TASK: [create the killer-app database] *******************************************
<10.0.0.3> ESTABLISH CONNECTION FOR USER: vagrant
<10.0.0.3> EXEC ['ssh', '-tt', '-q', '-o', 'ControlMaster=auto', '-o', 'ControlPersist=60s', '-o', 'ControlPath=/Users/sgargan/.ansible/cp/ansible-ssh-%h-%p-%r', '-o', 'StrictHostKeyChecking=no', '-o', 'Port=22', '-o', 'KbdInteractiveAuthentication=no', '-o', 'PreferredAuthentications=gssapi-with-mic,gssapi-keyex,hostbased,publickey', '-o', 'PasswordAuthentication=no', '-o', 'User=vagrant', '-o', 'ConnectTimeout=10', '10.0.0.3', "/bin/sh -c 'mkdir -p /tmp/ansible-1381193065.3-124473528207558 && chmod a+rx /tmp/ansible-1381193065.3-124473528207558 && echo /tmp/ansible-1381193065.3-124473528207558'"]
<10.0.0.3> REMOTE_MODULE postgresql_db db=killer-app encoding='UTF-8'
<10.0.0.3> PUT /var/folders/vl/zh7s26bd7f140kngj4p_ymxw0000gn/T/tmphF3QuO TO /tmp/ansible-1381193065.3-124473528207558/postgresql_db
<10.0.0.3> EXEC ['ssh', '-tt', '-q', '-o', 'ControlMaster=auto', '-o', 'ControlPersist=60s', '-o', 'ControlPath=/Users/sgargan/.ansible/cp/ansible-ssh-%h-%p-%r', '-o', 'StrictHostKeyChecking=no', '-o', 'Port=22', '-o', 'KbdInteractiveAuthentication=no', '-o', 'PreferredAuthentications=gssapi-with-mic,gssapi-keyex,hostbased,publickey', '-o', 'PasswordAuthentication=no', '-o', 'User=vagrant', '-o', 'ConnectTimeout=10', '10.0.0.3', "/bin/sh -c 'chmod a+r /tmp/ansible-1381193065.3-124473528207558/postgresql_db'"]
<10.0.0.3> EXEC ['ssh', '-tt', '-q', '-o', 'ControlMaster=auto', '-o', 'ControlPersist=60s', '-o', 'ControlPath=/Users/sgargan/.ansible/cp/ansible-ssh-%h-%p-%r', '-o', 'StrictHostKeyChecking=no', '-o', 'Port=22', '-o', 'KbdInteractiveAuthentication=no', '-o', 'PreferredAuthentications=gssapi-with-mic,gssapi-keyex,hostbased,publickey', '-o', 'PasswordAuthentication=no', '-o', 'User=vagrant', '-o', 'ConnectTimeout=10', '10.0.0.3', '/bin/sh -c \'sudo -k && sudo -H -S -p "[sudo via ansible, key=ioxngtjrdsjbunfdmjmppjfuefskdrew] password: " -u postgres /bin/sh -c \'"\'"\'/usr/bin/python /tmp/ansible-1381193065.3-124473528207558/postgresql_db\'"\'"\'\'']
<10.0.0.3> EXEC ['ssh', '-tt', '-q', '-o', 'ControlMaster=auto', '-o', 'ControlPersist=60s', '-o', 'ControlPath=/Users/sgargan/.ansible/cp/ansible-ssh-%h-%p-%r', '-o', 'StrictHostKeyChecking=no', '-o', 'Port=22', '-o', 'KbdInteractiveAuthentication=no', '-o', 'PreferredAuthentications=gssapi-with-mic,gssapi-keyex,hostbased,publickey', '-o', 'PasswordAuthentication=no', '-o', 'User=vagrant', '-o', 'ConnectTimeout=10', '10.0.0.3', "/bin/sh -c 'rm -rf /tmp/ansible-1381193065.3-124473528207558/ >/dev/null 2>&1'"]


Sudo failures

Be careful changing the hostname of the target host.
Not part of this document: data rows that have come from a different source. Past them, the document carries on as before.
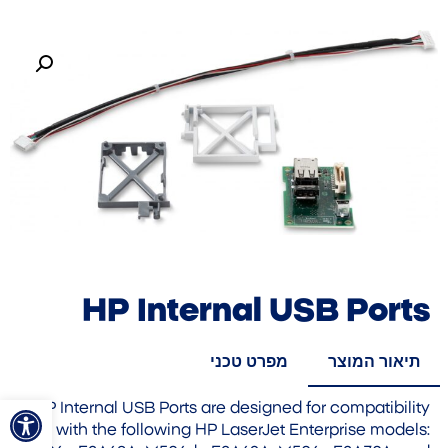
HP Internal USB Ports
תיאור המוצר
מפרט טכני
פתח סרגל
HP Internal USB Ports are designed for compatibility
with the following HP LaserJet Enterprise models:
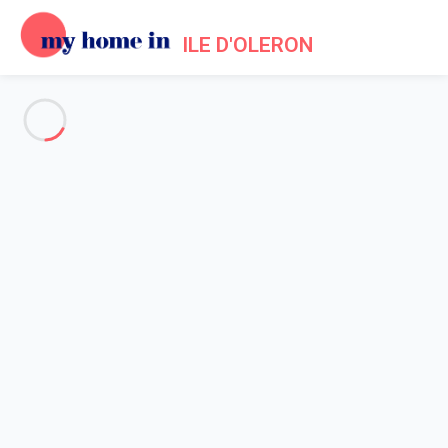
ILE D'OLERON
Voir toutes les photos
Aperçu
Description
Carte
Tarifs et disponibilités
Accueil
Maison 2 chambres
Maison 2 chambres
Hébergement proposé par
Sarah
- Membre du réseau de
confiance My Home In Ile d'Oleron depuis 20 mai 2020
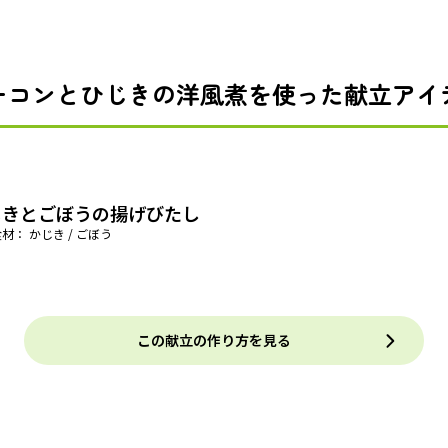
ーコンとひじきの洋風煮を使った献立アイ
じきとごぼうの揚げびたし
材： かじき / ごぼう
この献立の作り方を見る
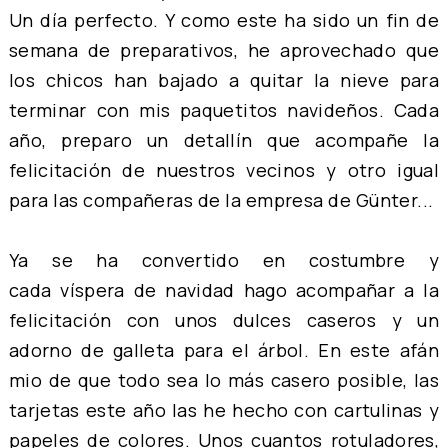
Un día perfecto. Y como este ha sido un fin de
semana de preparativos, he aprovechado que
los chicos han bajado a quitar la nieve para
terminar con mis paquetitos navideños. Cada
año, preparo un detallín que acompañe la
felicitación de nuestros vecinos y otro igual
para las compañeras de la empresa de Günter...
Ya se ha convertido en costumbre y
cada víspera de navidad hago acompañar a la
felicitación con unos dulces caseros y un
adorno de galleta para el árbol. En este afán
mio de que todo sea lo más casero posible, las
tarjetas este año las he hecho con cartulinas y
papeles de colores. Unos cuantos rotuladores,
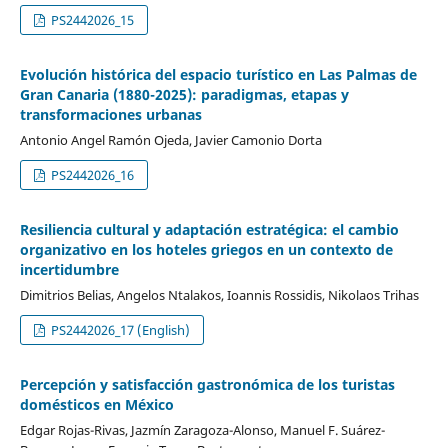
PS2442026_15
Evolución histórica del espacio turístico en Las Palmas de
Gran Canaria (1880-2025): paradigmas, etapas y
transformaciones urbanas
Antonio Angel Ramón Ojeda, Javier Camonio Dorta
PS2442026_16
Resiliencia cultural y adaptación estratégica: el cambio
organizativo en los hoteles griegos en un contexto de
incertidumbre
Dimitrios Belias, Angelos Ntalakos, Ioannis Rossidis, Nikolaos Trihas
PS2442026_17 (English)
Percepción y satisfacción gastronómica de los turistas
domésticos en México
Edgar Rojas-Rivas, Jazmín Zaragoza-Alonso, Manuel F. Suárez-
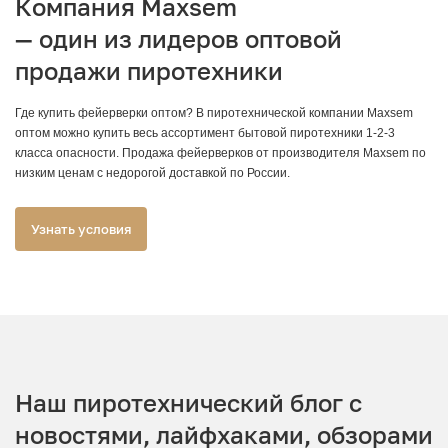
Компания
Maxsem
— один из лидеров оптовой
продажи пиротехники
Где купить фейерверки оптом? В пиротехнической компании Maxsem
оптом можно купить весь ассортимент бытовой пиротехники 1-2-3
класса опасности. Продажа фейерверков от производителя Maxsem по
низким ценам с недорогой доставкой по России.
Узнать условия
Наш пиротехнический блог с
новостями, лайфхаками, обзорами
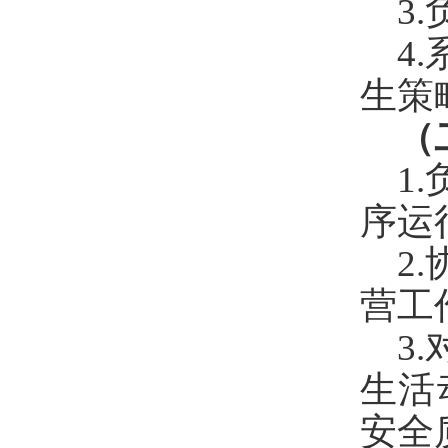
3.
4.
生策
（
1.
序运
2.
营工
3.
生活
安全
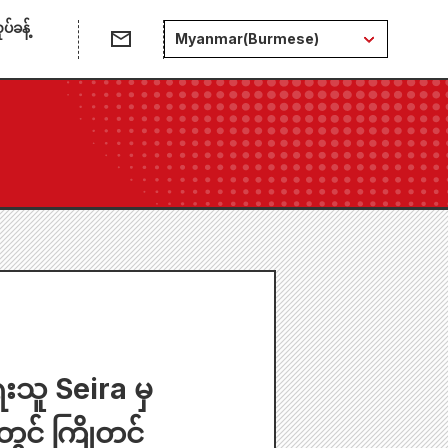
်ခန့်
Myanmar(Burmese)
းသူ Seira မှ
ွင် ကြိုတင်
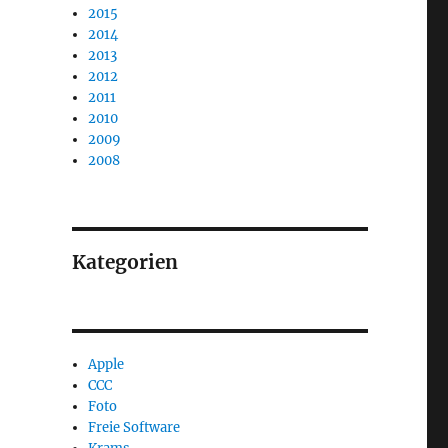
2015
2014
2013
2012
2011
2010
2009
2008
Kategorien
Apple
CCC
Foto
Freie Software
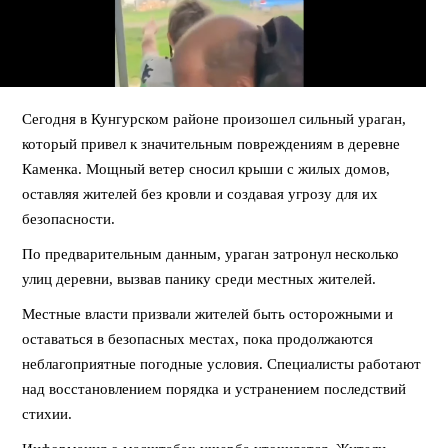
Сегодня в Кунгурском районе произошел сильный ураган,
который привел к значительным повреждениям в деревне
Каменка. Мощный ветер сносил крыши с жилых домов,
оставляя жителей без кровли и создавая угрозу для их
безопасности.
По предварительным данным, ураган затронул несколько
улиц деревни, вызвав панику среди местных жителей.
Местные власти призвали жителей быть осторожными и
оставаться в безопасных местах, пока продолжаются
неблагоприятные погодные условия. Специалисты работают
над восстановлением порядка и устранением последствий
стихии.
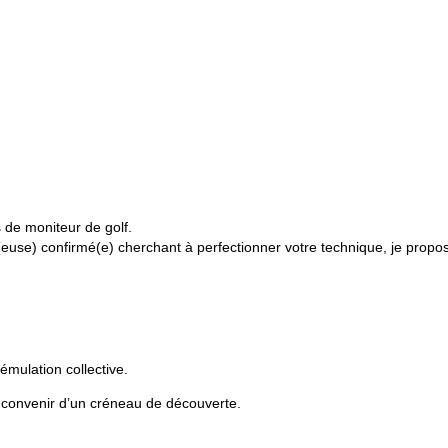
 de moniteur de golf.
use) confirmé(e) cherchant à perfectionner votre technique, je propose
émulation collective.
r convenir d’un créneau de découverte.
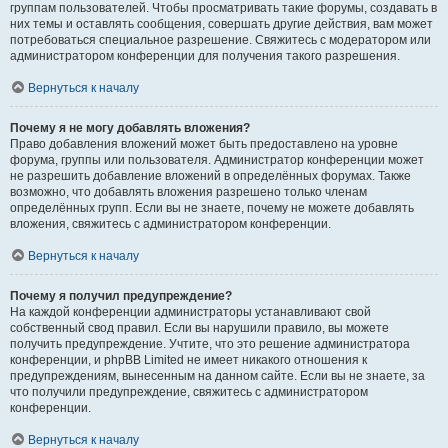
группам пользователей. Чтобы просматривать такие форумы, создавать в
них темы и оставлять сообщения, совершать другие действия, вам может
потребоваться специальное разрешение. Свяжитесь с модератором или
администратором конференции для получения такого разрешения.
Вернуться к началу
Почему я не могу добавлять вложения?
Право добавления вложений может быть предоставлено на уровне
форума, группы или пользователя. Администратор конференции может
не разрешить добавление вложений в определённых форумах. Также
возможно, что добавлять вложения разрешено только членам
определённых групп. Если вы не знаете, почему не можете добавлять
вложения, свяжитесь с администратором конференции.
Вернуться к началу
Почему я получил предупреждение?
На каждой конференции администраторы устанавливают свой
собственный свод правил. Если вы нарушили правило, вы можете
получить предупреждение. Учтите, что это решение администратора
конференции, и phpBB Limited не имеет никакого отношения к
предупреждениям, вынесенным на данном сайте. Если вы не знаете, за
что получили предупреждение, свяжитесь с администратором
конференции.
Вернуться к началу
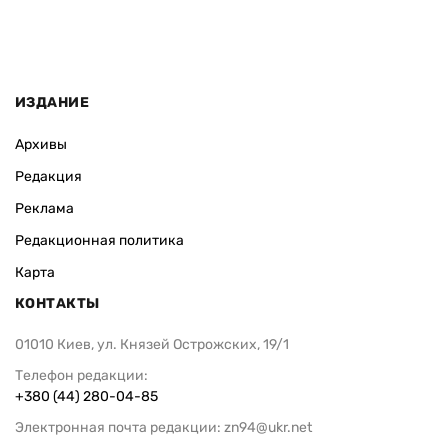
ИЗДАНИЕ
Архивы
Редакция
Реклама
Редакционная политика
Карта
КОНТАКТЫ
01010 Киев, ул. Князей Острожских, 19/1
Телефон редакции:
+380 (44) 280-04-85
Электронная почта редакции:
zn94@ukr.net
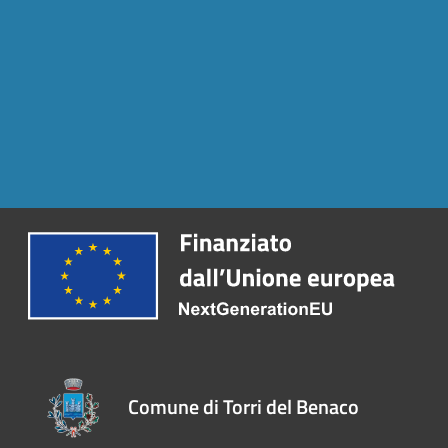
Comune di Torri del Benaco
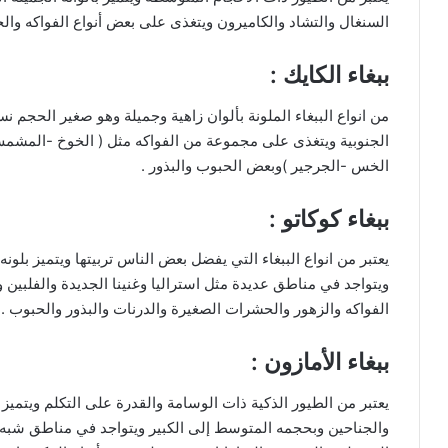
السنغال والتشاد والكاميرون ويتغذى على بعض أنواع الفواكه وال
ببغاء الكايك :
من انواع الببغاء الملونة بألوان زاهية وجميلة وهو صغير الحجم ن
الجنوبية ويتغذى على مجموعة من الفواكه مثل ( الخوخ -المشمش 
الخس -الجرجير )وبعض الحبوب والبذور .
ببغاء كوكاتو :
ويتواجد في مناطق عديدة مثل استراليا وغنينا الجديدة والفلبين
الفواكه والزهور والحشرات الصغيرة والدرنات والبذور والحبوب .
ببغاء الأمازون :
يعتبر من الطيور الذكية ذات الوسامة والقدرة على التكلم ويتمي
والجناحين وبحجمه المتوسط إلى الكبير ويتواجد في مناطق شبه الا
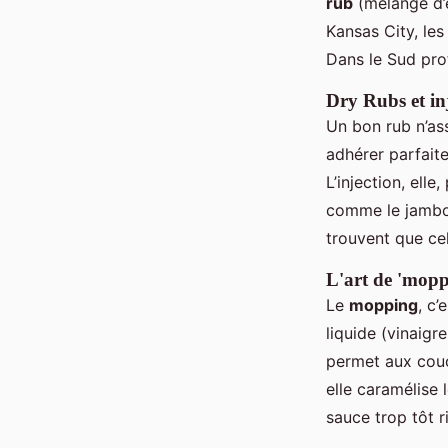
rub
(mélange d’é
Kansas City, le
Dans le Sud pro
Dry Rubs et in
Un bon rub n’ass
adhérer parfait
L’injection, ell
comme le jambon 
trouvent que ce
L'art de 'mopp
Le
mopping
, c
liquide (vinaigr
permet aux couc
elle caramélise
sauce trop tôt r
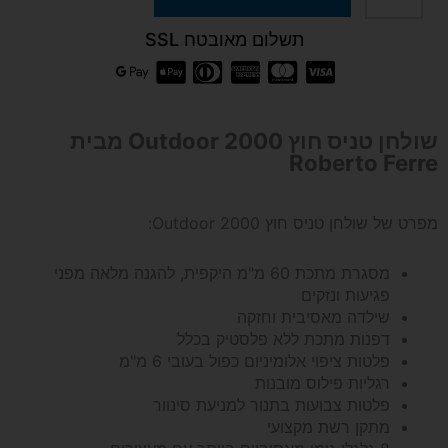
של
תשלום מאובטח SSL
שולחן
טניס
שולחן טניס חוץ Outdoor 2000 מבית
Roberto Ferre
חוץ
מפרט של שולחן טניס חוץ Outdoor 2000:
Outdoor
מסגרת מתכת 60 מ"מ היקפית, להגנה מלאה מפני
2000
פגיעות ונזקים
שילדה מאסיבית וחזקה
מבית
דפנות מתכת ללא פלסטיק בכלל
פלטות ציפוי אלומיניום כפול בעובי 6 מ"מ
Roberto
רגליות פילוס מובנות
פלטות צבועות בתנור למניעת סינוור
Ferre
מתקן רשת מקצועי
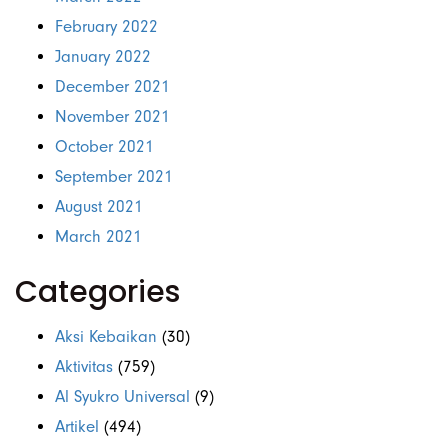
February 2022
January 2022
December 2021
November 2021
October 2021
September 2021
August 2021
March 2021
Categories
Aksi Kebaikan
(30)
Aktivitas
(759)
Al Syukro Universal
(9)
Artikel
(494)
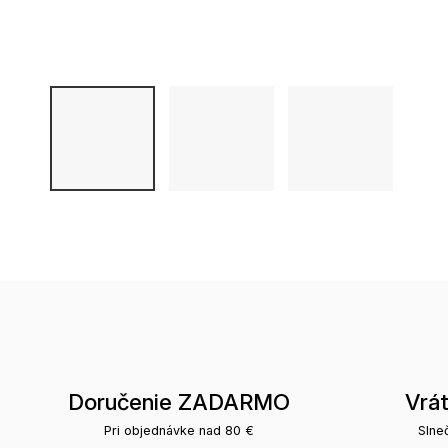
Doručenie ZADARMO
Vrá
Pri objednávke nad 80 €
Slne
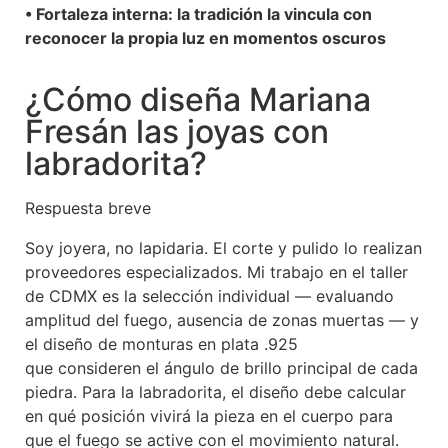
• Fortaleza interna: la tradición la vincula con
reconocer la propia luz en momentos oscuros
¿Cómo diseña Mariana
Fresán las joyas con
labradorita?
Respuesta breve
Soy joyera, no lapidaria. El corte y pulido lo realizan
proveedores especializados. Mi trabajo en el taller
de CDMX es la selección individual — evaluando
amplitud del fuego, ausencia de zonas muertas — y
el diseño de monturas en plata .925
que consideren el ángulo de brillo principal de cada
piedra. Para la labradorita, el diseño debe calcular
en qué posición vivirá la pieza en el cuerpo para
que el fuego se active con el movimiento natural.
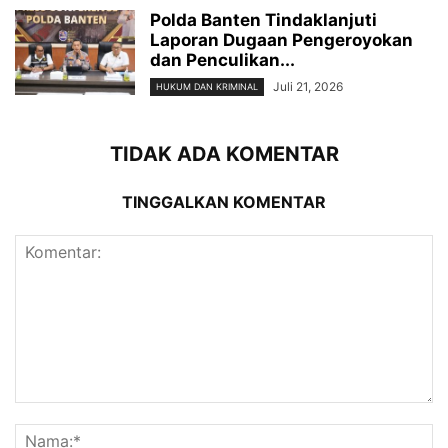
Polda Banten Tindaklanjuti
Laporan Dugaan Pengeroyokan
dan Penculikan...
Juli 21, 2026
HUKUM DAN KRIMINAL
TIDAK ADA KOMENTAR
TINGGALKAN KOMENTAR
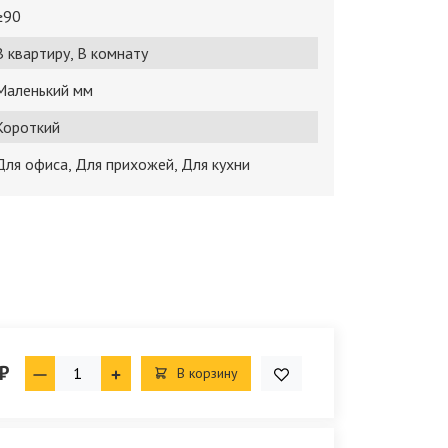
≥90
В квартиру, В комнату
Маленький мм
Короткий
Для офиса, Для прихожей, Для кухни
₽
В корзину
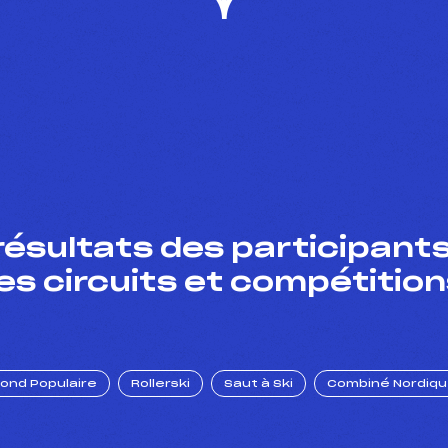
résultats des participants
es circuits et compétition
Fond Populaire
Rollerski
Saut à Ski
Combiné Nordiq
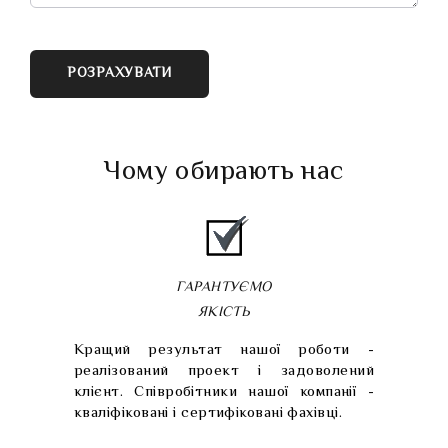
РОЗРАХУВАТИ
Чому обирають нас
ГАРАНТУЄМО
ЯКІСТЬ
Кращий результат нашої роботи -
реалізований проект і задоволений
клієнт. Співробітники нашої компанії -
кваліфіковані і сертифіковані фахівці.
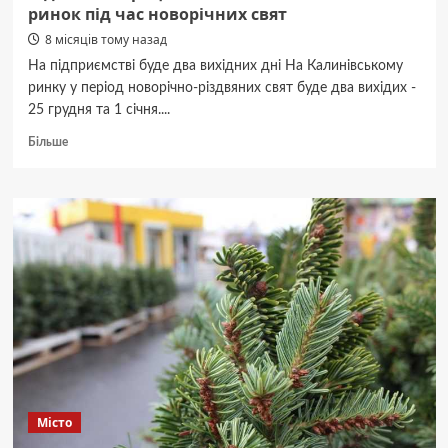
ринок під час новорічних свят
8 місяців тому назад
На підприємстві буде два вихідних дні На Калинівському
ринку у період новорічно-різдвяних свят буде два вихідих -
25 грудня та 1 січня....
Докладніше
Більше
про
Відомо,
як
працюватиме
Калинівський
ринок
під
час
новорічних
свят
Місто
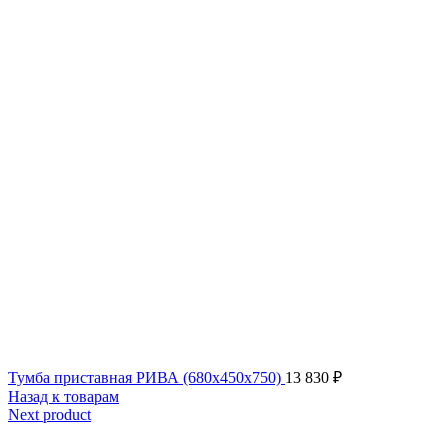
Тумба приставная РИВА (680х450х750)
13 830
₽
Назад к товарам
Next product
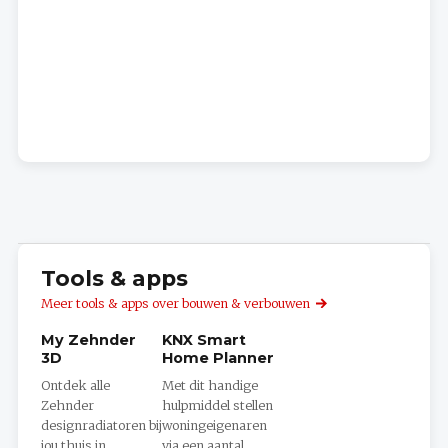
Tools & apps
Meer tools & apps over bouwen & verbouwen
My Zehnder
KNX Smart
3D
Home Planner
Ontdek alle
Met dit handige
Zehnder
hulpmiddel stellen
designradiatoren bij
woningeigenaren
jou thuis in
via een aantal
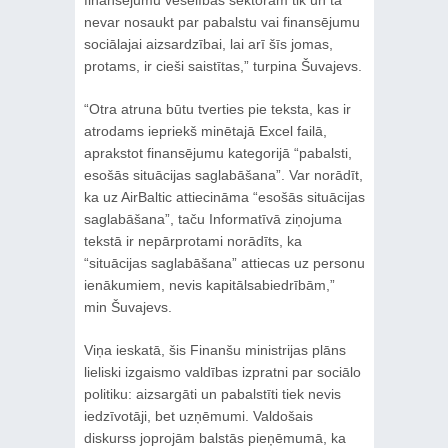
nevar nosaukt par pabalstu vai finansējumu
sociālajai aizsardzībai, lai arī šīs jomas,
protams, ir cieši saistītas,” turpina Šuvajevs.
“Otra atruna būtu tverties pie teksta, kas ir
atrodams iepriekš minētajā Excel failā,
aprakstot finansējumu kategorijā “pabalsti,
esošās situācijas saglabāšana”. Var norādīt,
ka uz AirBaltic attiecināma “esošās situācijas
saglabāšana”, taču Informatīvā ziņojuma
tekstā ir nepārprotami norādīts, ka
“situācijas saglabāšana” attiecas uz personu
ienākumiem, nevis kapitālsabiedrībām,”
min Šuvajevs.
Viņa ieskatā, šis Finanšu ministrijas plāns
lieliski izgaismo valdības izpratni par sociālo
politiku: aizsargāti un pabalstīti tiek nevis
iedzīvotāji, bet uzņēmumi. Valdošais
diskurss joprojām balstās pieņēmumā, ka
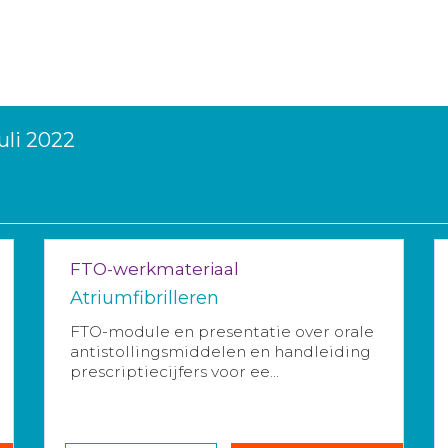
uli 2022
FTO-werkmateriaal
Atriumfibrilleren
FTO-module en presentatie over orale
antistollingsmiddelen en handleiding
prescriptiecijfers voor ee...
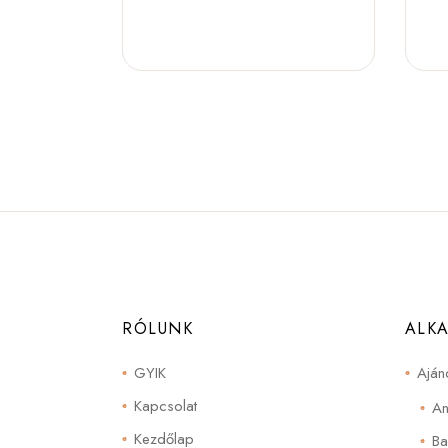
RÓLUNK
ALK
GYIK
Aján
Kapcsolat
An
Kezdőlap
Ba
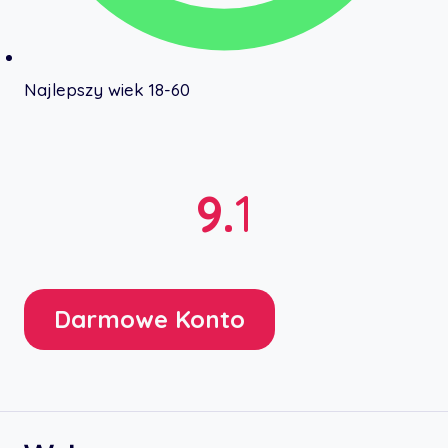
Najlepszy wiek 18-60
9.
1
Darmowe Konto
If you make a change, be careful to also make a corresponding change to the localhost entry in /etc/hosts. Sudo will try to lookup the host before taking action if the hostname does not match the entry in hosts it will go out to DNS and eventually complain that it can't determine the hostmane. Ansible may fail the step as a result.